Deep sea miners denied access to UK capital markets
Three of the UK's biggest banks, NatWest, Lloyds, and Standard Chartered, have pledged not to invest in deep-sea mining, according to an analysis by the Blue Marine Foundation and Deep Sea Mining Campaign. These prominent banks, which collectively own £2.3tn (US$2.9tn) in assets, equating to a third of the UK total, have made their capital unavailable to deep-sea miners, denying them access to UK capital markets.
i news reported that the UK government is facing increasing pressure to ban the practice, just as major companies are abandoning plans to mine the sea floor for precious metals and minerals. The banks have been joined by major tech companies such as Google and Samsung and car companies including BMW, Renault, and Volkswagen, who have all ruled out sourcing materials from the sea bed.
Jonny Hughes, Policy Manager at the Blue Marine Foundation, said, "With growing momentum amongst responsible lenders and businesses rejecting deep sea mining, it's time for the UK Government to show global leadership and back a moratorium on the practice before it is too late."
He added: "The UK is lagging behind other countries, including France, Germany, and New Zealand, which have all called for a moratorium or a ban. The UK's public support for a moratorium could be very influential in one being imposed."
What makes deep-sea mining so controversial?
A legislative ban on deep-sea mining in French waters was enacted by the French Parliament in January 2023, but France is not alone in opposing it. Other countries like Chile, Costa Rica, Ecuador, Germany, New Zealand, and Spain oppose the new industry, calling for a "precautionary pause" so legislators can finalize deep-sea mining regulations.
However, while many oppose this practice, Norway announced plans to open its seas to deep-sea miners earlier this month, aiming to become the first country to extract metals for batteries from its seabed and plans to open up an area of ocean floor nearly the size of Germany to mining. Nevertheless, the move has been criticised, including by Norway's environment agency. Supporters of deep-sea mining argue that the metals found on the sea floor are needed for mass electrification and renewable energy development.

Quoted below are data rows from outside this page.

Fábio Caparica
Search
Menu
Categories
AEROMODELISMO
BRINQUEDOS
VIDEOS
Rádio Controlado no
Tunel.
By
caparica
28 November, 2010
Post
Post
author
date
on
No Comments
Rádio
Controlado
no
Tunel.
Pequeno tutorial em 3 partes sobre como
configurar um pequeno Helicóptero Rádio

Deep-sea mining continues to be a source of debate around the world
A potential environmental fallout from commercialising deep-sea mining, as well as uncertainty over returns, have prompted many potential investors and customers to oppose it.
Andy Whitmore, Finance Advocacy Officer at Deep Sea Mining Campaign, representing NGOs and citizens from the Pacific Islands, Australia, and Canada, said: "There is a vast list of reasons why financial institutions should be wary of lending to, underwriting or investing in deep sea mining – from reputational and operational risks to the regulatory uncertainty in international waters. "For the last three years, we have seen more lenders come to the conclusion that the risks are too great to invest in this new, experimental industry."

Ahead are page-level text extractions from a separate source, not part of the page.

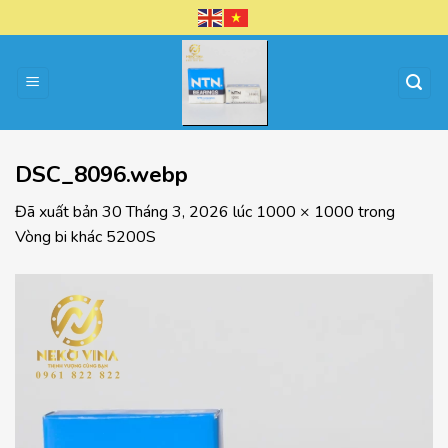
Chuyển
đến
nội
dung
DSC_8096.webp
Đã xuất bản
30 Tháng 3, 2026
lúc
1000 × 1000
trong
Vòng bi khác 5200S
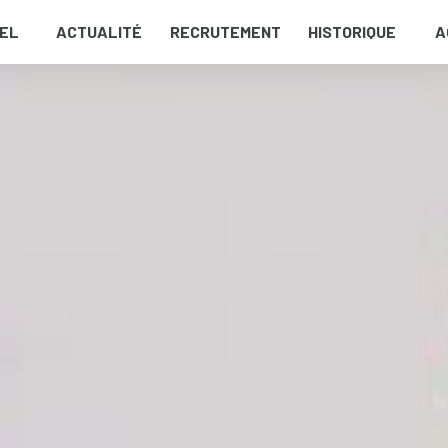
EL
ACTUALITÉ
RECRUTEMENT
HISTORIQUE
A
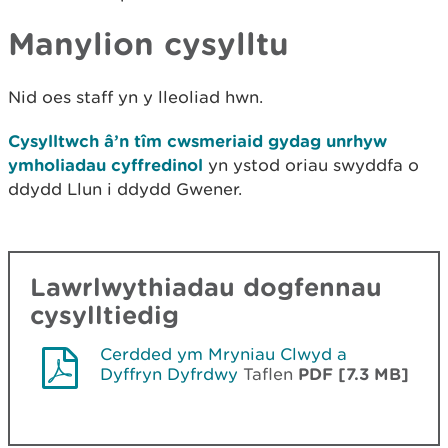
Manylion cysylltu
Nid oes staff yn y lleoliad hwn.
Cysylltwch â’n tîm cwsmeriaid gydag unrhyw
ymholiadau cyffredinol
yn ystod oriau swyddfa o
ddydd Llun i ddydd Gwener.
Lawrlwythiadau dogfennau
cysylltiedig
Cerdded ym Mryniau Clwyd a
Dyffryn Dyfrdwy
Taflen
PDF [7.3 MB]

Because of the state of the industry and the lack of research, it is difficult to provide accurate estimates of the value of recoverable minerals. However, scientists have estimated that there is as much as US$150tn (£117tn) worth of gold at the bottom of the Earth's oceans.
The proponents of deep-sea mining contend that it could help fight climate change by taking mining pressure off critical land ecosystems and unlocking valuable resources such as nickel, cobalt, copper, and manganese. Nevertheless, environmentalists argue that subjecting these remote and relatively untouched regions of nature to such intensified industrial processes is harmful.